In 1996, Equality Now began a campaign against the detention of a 17-year-old girl, Fauziya Kassindja. She had escaped from Togo, a West African country who traditionally practices FGM, as she was fleeing from FGM as well as a forced marriage in 1994. A ground-breaking decision allowed her to be granted asylum in the U.S. shortly after the campaign. This case served as a catalyst towards FGM as being a form of gender-based persecution that permitted women the ability to seek asylum in the U.S if endangered. Shortly following the events surrounding Fauziya's case, the federal law banning FGM was passed in the U.S.

The US also recognized that girls residing in the US were being taken out of the country for "vacations" to countries that their parents had relating descent from and receiving the treatment in those countries while they were away. On April 26, 2010, Congressman Joseph Crowley and Congresswoman Mary Bono Mack introduced The Girls' Protection Act (H.R. 5137), which is a bipartisan legislation co-sponsored by over 138 Members of Congress in addition to the support from Equality Now, to address this gaping loophole of girls receiving the procedure out of the country.

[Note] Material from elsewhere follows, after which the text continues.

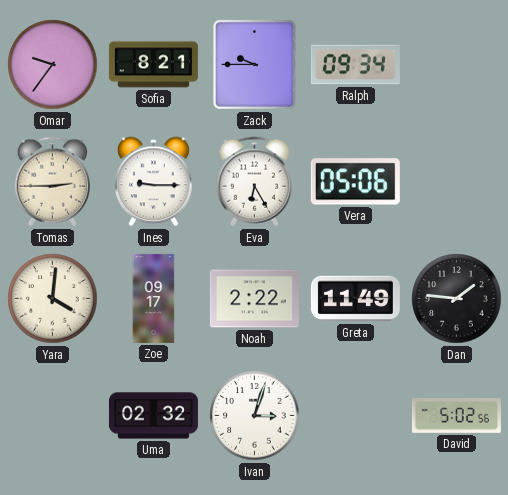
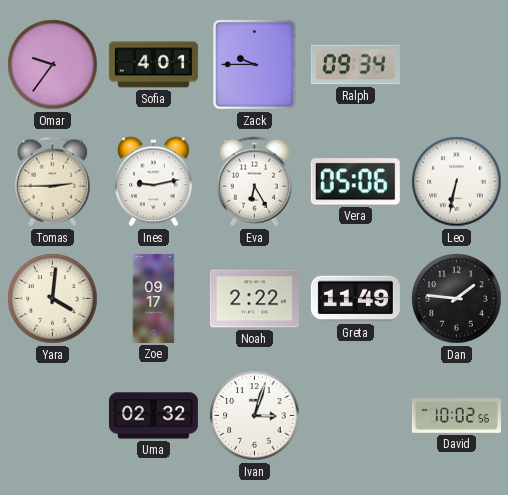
Sofia: 8:21 -> 4:01
Ines: 9:15 -> 9:13
Leo: none -> 6:32
David: 5:02 -> 10:02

The year 2012 was significant for activism towards intolerance of FGM. In 2012, the UNFPA observed the day on 8 February, which included a special high level event held at the United Nations in New York. In August 2012, the "U.S. Strategy to Prevent and Respond to Gender-Based Violence Globally" was introduced by the U.S. D.O.S. (Department of State) alongside the U.S. Agency for International Development, which explicitly defines FGM as a form of violence against women and girls. Again in 2012 in the latter month of December, the UN General Assembly adopted Resolution A/RES/67/146, a resolution that calls upon states within the inclusive representation of the United Nations system, civil society and stakeholders together to continue to observe 6 February as the International Day of Zero Tolerance for Female Genital Mutilation and to use the day to enhance awareness-raising campaigns and to take concrete actions against female genital mutilations".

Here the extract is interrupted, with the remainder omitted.